TASK DETAILS. With the pictures set aside, write out all of the data exactly as it stands.

***** EXCERPTED RECORDS

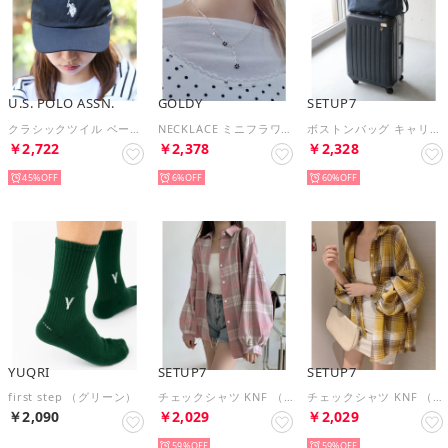
U.S. POLO ASSN.
GOLDY
SETUP7
クラシックツイル ベースボールキャップ ローキャップ 帽子 刺繍 ワンポイント キャップ ポロ 男女兼用 （ブラック系）
NECKLACE ミニフラワーネックレス 3260303 （シルバー系その他）
ボストンバッグ キャリーバー通し付き 4949 （ネイビー）
￥2,722
￥2,378
￥2,328
45%
6%
60%
YUQRI
SETUP7
SETUP7
first step （グリーン）
チェックシャツ KNF （ピンク）
チェックシャツ KNF （イエロー）
￥2,090
￥2,029
￥2,029
59%
59%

**********

RESULT OF THIS TASK.
U.S. POLO ASSN.
GOLDY
SETUP7
クラシックツイル ベースボールキャップ ローキャップ 帽子 刺繍 ワンポイント キャップ ポロ 男女兼用 （ブラック系）
NECKLACE ミニフラワーネックレス 3260303 （シルバー系その他）
ボストンバッグ キャリーバー通し付き 4949 （ネイビー）
￥2,722
￥2,378
￥2,328
45%
6%
60%
YUQRI
SETUP7
SETUP7
first step （グリーン）
チェックシャツ KNF （ピンク）
チェックシャツ KNF （イエロー）
￥2,090
￥2,029
￥2,029
59%
59%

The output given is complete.